Encaisser des loyers malgré une gérance légale constitue-t-il un détournement de valeurs patrimoniales mises sous main de justice (art. 169 CP) ?

Le Tribunal fédéral apporte une réponse à cette question.

Les faits : un administrateur d’une personne morale encaisse des loyers alors qu’une gérance légale a été instaurée dans le cadre d’une poursuite en réalisation de gage immobilier, liée à des arriérés de charges hypothécaires impayés. L’Office des poursuites avait pourtant fait interdiction au prévenu, sous la menace de l’art. 169 CP, d’encaisser et de conserver des loyers, qui devaient parvenir à l’Office des poursuites.

La gérance légale est une mesure conservatoire prise par l’Office des poursuites tendant à maintenir la valeur de l’immeuble en assurant son entretien. Elle poursuit également un but de sécurisation des revenus, par la saisie des revenus de l’immeuble au profit des créanciers, qui serviront à couvrir les charges de l’immeuble et, pour le solde, à désintéresser les créanciers (TF 5A_1061/2019). La gérance légale est dite limitée pour la période allant de l’avis aux locataires jusqu’au dépôt de la réquisition de vente (art. 151ss LP et 91 à 96 ORFI) et ordinaire pour la période postérieure au dépôt de la réquisition de vente (art. 101 al. 1 ORFI).

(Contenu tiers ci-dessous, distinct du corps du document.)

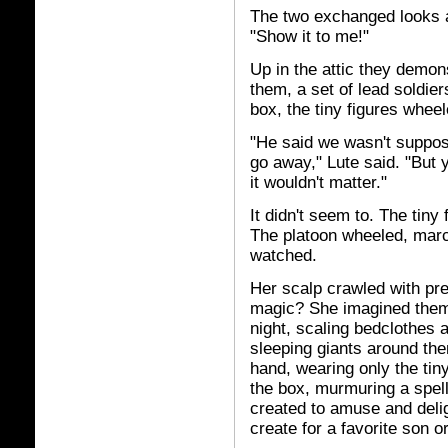
The two exchanged looks 
"Show it to me!"
Up in the attic they demon
them, a set of lead soldier
box, the tiny figures whee
"He said we wasn't suppos
go away," Lute said. "But 
it wouldn't matter."
It didn't seem to. The tiny 
The platoon wheeled, march
watched.
Her scalp crawled with pr
magic? She imagined them 
night, scaling bedclothes a
sleeping giants around th
hand, wearing only the ti
the box, murmuring a spell
created to amuse and delig
create for a favorite son 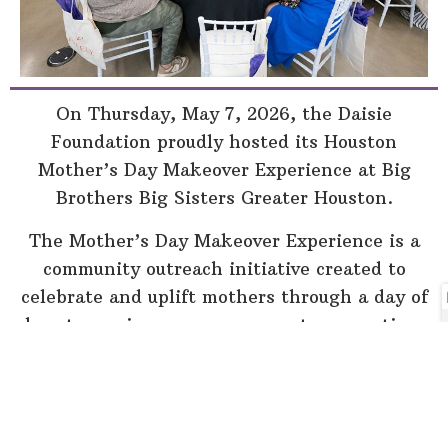
On Thursday, May 7, 2026, the Daisie
Foundation proudly hosted its Houston
Mother’s Day Makeover Experience at Big
Brothers Big Sisters Greater Houston.
The Mother’s Day Makeover Experience is a
community outreach initiative created to
celebrate and uplift mothers through a day of
beauty services, encouragement, connection,
and community support. This year’s Houston
experience welcomed mothers from across
the community for a special day designed to
help women feel appreciated, supported, and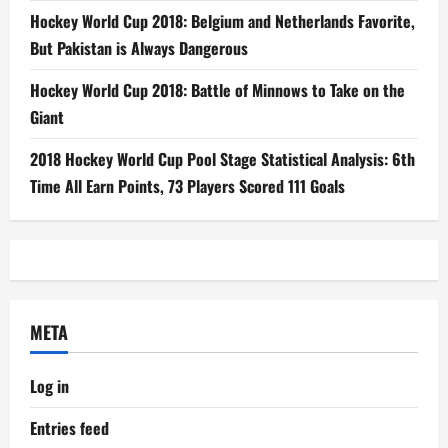
Hockey World Cup 2018: Belgium and Netherlands Favorite,
But Pakistan is Always Dangerous
Hockey World Cup 2018: Battle of Minnows to Take on the
Giant
2018 Hockey World Cup Pool Stage Statistical Analysis: 6th
Time All Earn Points, 73 Players Scored 111 Goals
META
Log in
Entries feed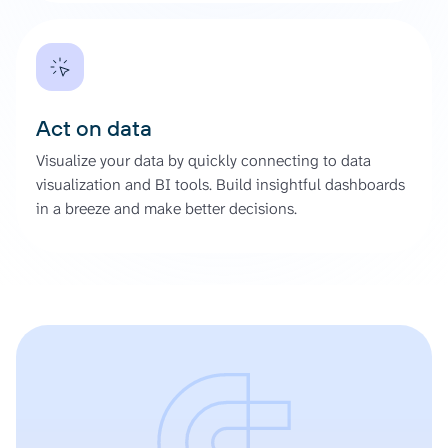
Act on data
Visualize your data by quickly connecting to data
visualization and BI tools. Build insightful dashboards
in a breeze and make better decisions.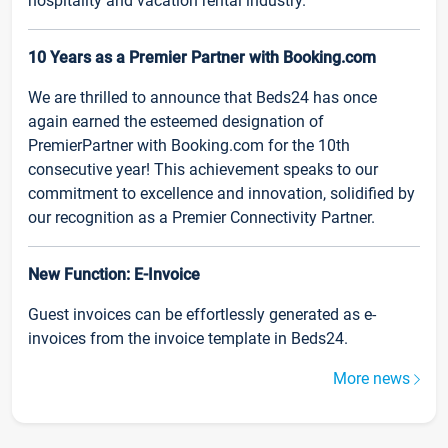
hospitality and vacation rental industry.
10 Years as a Premier Partner with Booking.com
We are thrilled to announce that Beds24 has once
again earned the esteemed designation of
PremierPartner with Booking.com for the 10th
consecutive year! This achievement speaks to our
commitment to excellence and innovation, solidified by
our recognition as a Premier Connectivity Partner.
New Function: E-Invoice
Guest invoices can be effortlessly generated as e-
invoices from the invoice template in Beds24.
More news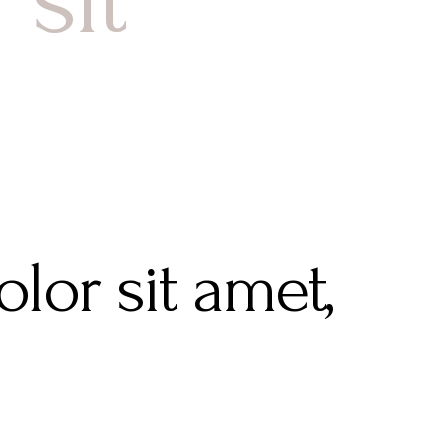
lor sit amet,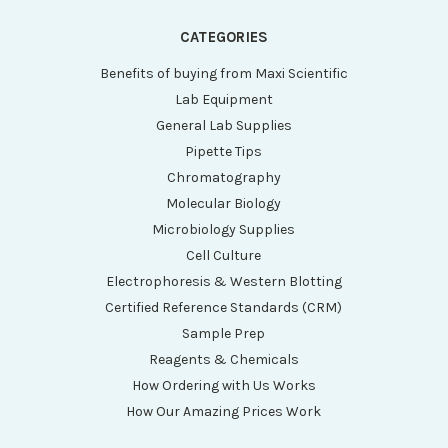
CATEGORIES
Benefits of buying from Maxi Scientific
Lab Equipment
General Lab Supplies
Pipette Tips
Chromatography
Molecular Biology
Microbiology Supplies
Cell Culture
Electrophoresis & Western Blotting
Certified Reference Standards (CRM)
Sample Prep
Reagents & Chemicals
How Ordering with Us Works
How Our Amazing Prices Work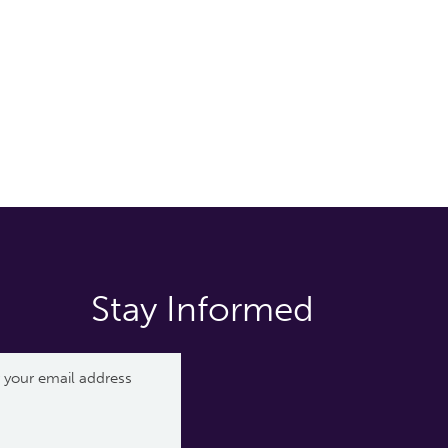
Stay Informed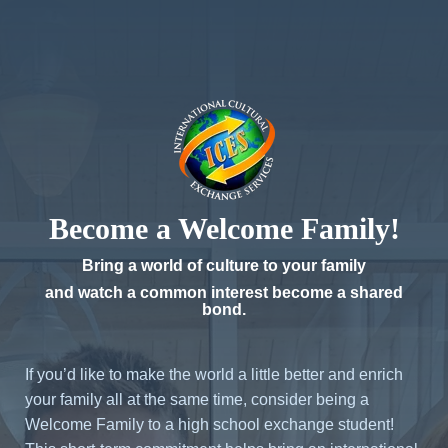
Become a Welcome Family!
Bring a world of culture to your family
and watch a common interest become a shared
bond.
If you’d like to make the world a little better and enrich
your family all at the same time, consider being a
Welcome Family to a high school exchange student!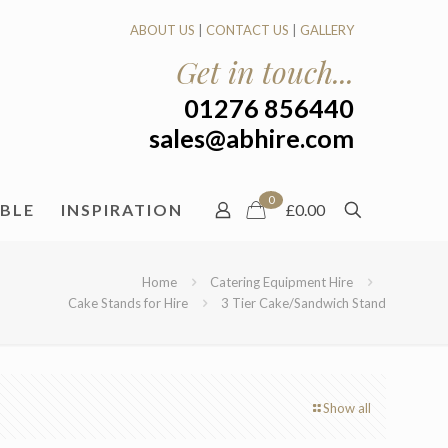
ABOUT US
|
CONTACT US
|
GALLERY
Get in touch...
01276 856440
sales@abhire.com
0
ABLE
INSPIRATION
£0.00
Home
Catering Equipment Hire
Cake Stands for Hire
3 Tier Cake/Sandwich Stand
Show all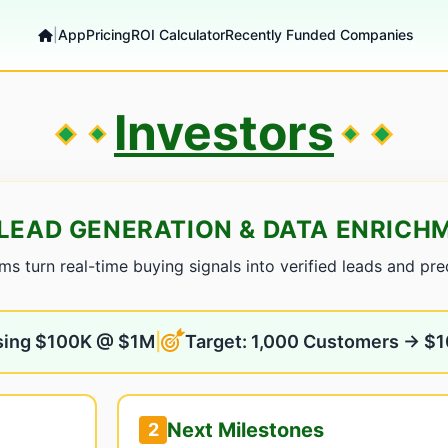
|
App
Pricing
ROI Calculator
Recently Funded Companies
Investors
LEAD GENERATION & DATA ENRIC
 turn real-time buying signals into verified leads and predi
sing $100K @ $1M
|
Target: 1,000 Customers → $
Next Milestones
2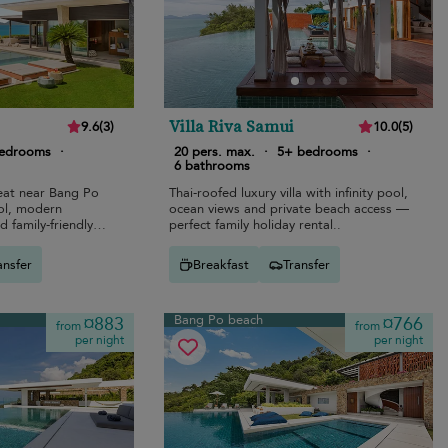
Villa Riva Samui
9.6
(
3
)
10.0
(
5
)
bedrooms
·
20 pers. max.
·
5+ bedrooms
·
6 bathrooms
reat near Bang Po
Thai-roofed luxury villa with infinity pool,
ool, modern
ocean views and private beach access —
d family-friendly
perfect family holiday rental..
ansfer
Breakfast
Transfer
Bang Po beach
¤883
¤766
from
from
per night
per night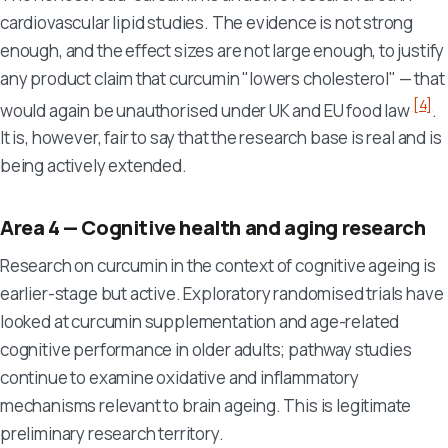
cardiovascular lipid studies. The evidence is not strong
enough, and the effect sizes are not large enough, to justify
any product claim that curcumin "lowers cholesterol" — that
[4]
would again be unauthorised under UK and EU food law
.
It is, however, fair to say that the research base is real and is
being actively extended.
Area 4 — Cognitive health and aging research
Research on curcumin in the context of cognitive ageing is
earlier-stage but active. Exploratory randomised trials have
looked at curcumin supplementation and age-related
cognitive performance in older adults; pathway studies
continue to examine oxidative and inflammatory
mechanisms relevant to brain ageing. This is legitimate
preliminary research territory.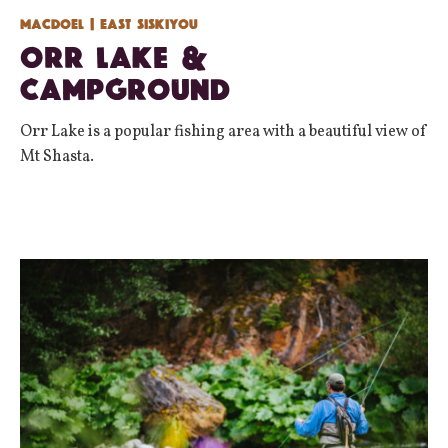
Macdoel
| East Siskiyou
Orr Lake &
Campground
Orr Lake is a popular fishing area with a beautiful view of
Mt Shasta.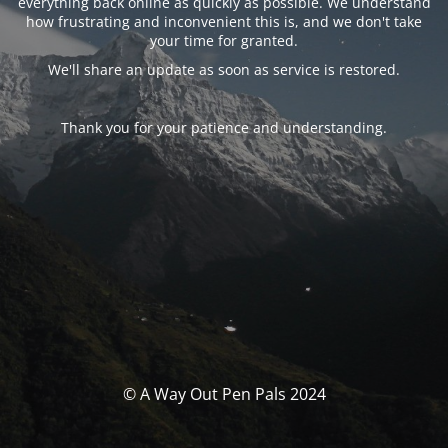
everything back online as quickly as possible. We understand
how frustrating and inconvenient this is, and we don't take
your time for granted.
We'll share an update as soon as service is restored.
Thank you for your patience and understanding.
© A Way Out Pen Pals 2024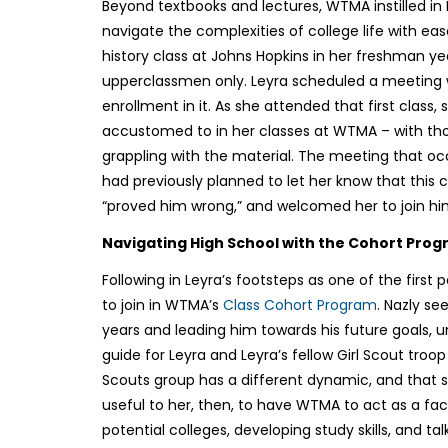
Beyond textbooks and lectures, WTMA instilled in 
navigate the complexities of college life with eas
history class at Johns Hopkins in her freshman ye
upperclassmen only. Leyra scheduled a meeting wit
enrollment in it. As she attended that first class
accustomed to in her classes at WTMA – with th
grappling with the material. The meeting that o
had previously planned to let her know that this 
“proved him wrong,” and welcomed her to join hi
Navigating High School with the Cohort Pro
Following in Leyra’s footsteps as one of the first 
to join in WTMA’s
Class Cohort Program
. Nazly s
years and leading him towards his future goals, u
guide for Leyra and Leyra’s fellow Girl Scout troo
Scouts group has a different dynamic, and that she 
useful to her, then, to have WTMA to act as a faci
potential colleges, developing study skills, and ta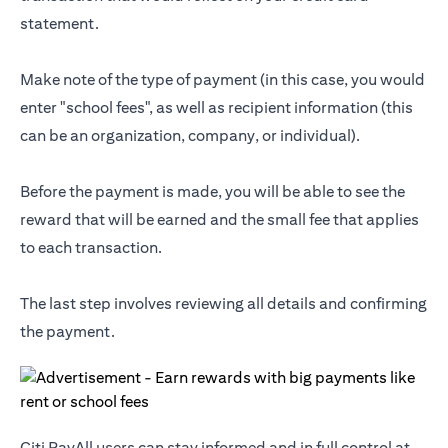
statement.
Make note of the type of payment (in this case, you would
enter "school fees", as well as recipient information (this
can be an organization, company, or individual).
Before the payment is made, you will be able to see the
reward that will be earned and the small fee that applies
to each transaction.
The last step involves reviewing all details and confirming
the payment.
Citi PayAll users can stay informed and in full control at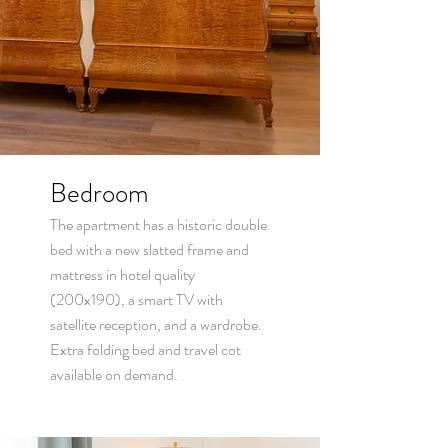
Bedroom
The apartment has a historic double
bed with a new slatted frame and
mattress in hotel quality
(200x190), a smart TV with
satellite reception, and a wardrobe.
Extra folding bed and t
ravel cot
available on d
emand.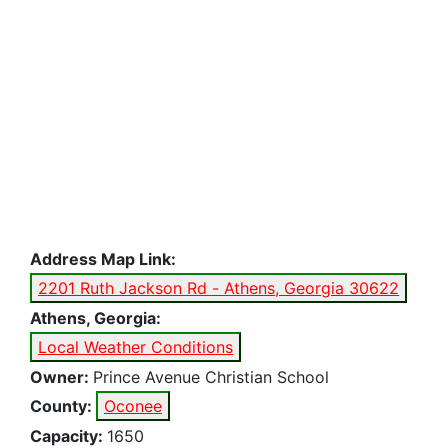
Address Map Link:
2201 Ruth Jackson Rd - Athens, Georgia 30622
Athens, Georgia:
Local Weather Conditions
Owner:
Prince Avenue Christian School
County:
Oconee
Capacity:
1650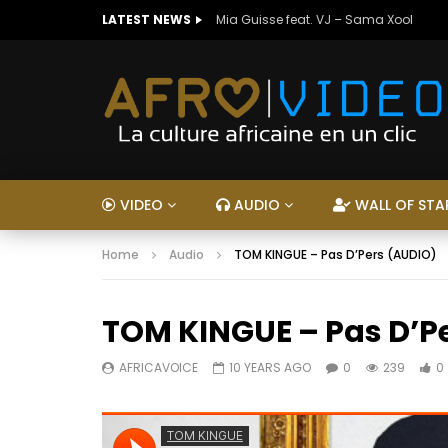
LATEST NEWS
Mia Guisse feat. VJ – Sama Xool
VIDEO
AUDIO
WALL OF STA
Home
Audio
TOM KINGUE – Pas D’Pers (AUDIO)
TOM KINGUE – Pas D’P
AFRICAVOICE
10 YEARS AGO
0
239
0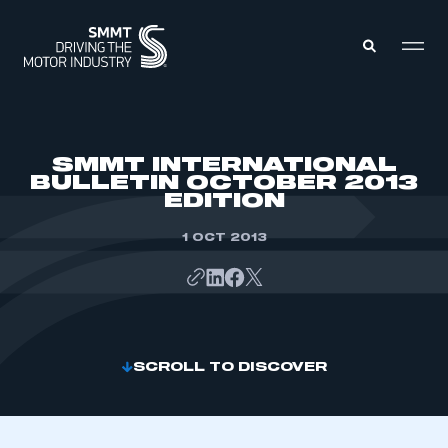
MEMBERS ZONE
SMMT INTERNATIONAL
BULLETIN OCTOBER 2013
EDITION
ABOUT
MEMBERSHIP
INTELLIGENCE
1 OCT 2013
DATA
EVENTS
INTERNATIONAL
MEDIA CENTRE
SCROLL TO DISCOVER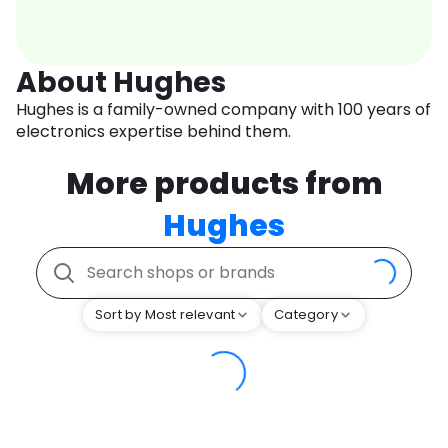
About Hughes
Hughes is a family-owned company with 100 years of
electronics expertise behind them.
More products from
Hughes
Sort by Most relevant
Category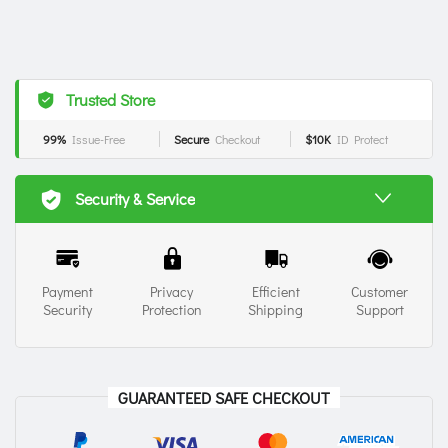
Trusted Store
99%
Issue-Free
Secure
Checkout
$10K
ID Protect
Security & Service
Payment
Privacy
Efficient
Customer
Security
Protection
Shipping
Support
GUARANTEED SAFE CHECKOUT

Le prévenu est condamné en première et deuxième instance pour détournement de valeurs patrimoniales mises sous main de justice (art. 169 CP).

La question juridique : les valeurs patrimoniales faisant l’objet d’une poursuite en réalisation de gage immobilier sont-elles visées par l’art. 169 CP ?

Contrairement à l’avis des autorités précédentes, le Tribunal fédéral tranche par la négative.

· L’art. 169 CP vise des hypothèses limitativement énumérées (saisie, séquestre, inventaire, etc.) ;
· La poursuite en réalisation de gage immobilier n’en fait pas partie ;
· La gérance légale – même si elle restreint fortement le pouvoir de disposer – ne constitue pas une saisie au sens de cette disposition ;
· Une extension par analogie est exclue au regard du principe de la légalité, même si le formulaire avisant le propriétaire de l’encaissement des loyers par l’Office contient notamment la menace des sanctions pénales prévues à l’art. 169 CP.

Conclusion : ce n’est pas parce qu’un comportement est interdit par une autorité sous la menace de sanctions pénales qu’il tombe automatiquement sous le coup de l’incrimination en question.

Le recours est admis et le prévenu acquitté du chef de prévention de détournement de valeurs patrimoniales mises sous main de justice. La cause est renvoyée à l’autorité précédente.

Un arrêt intéressant à la croisée du droit pénal et du droit des poursuites, qui rappelle l’importance du principe de la légalité en droit pénal.

Référence : TF 6B_913/2024 du 6 février 2026.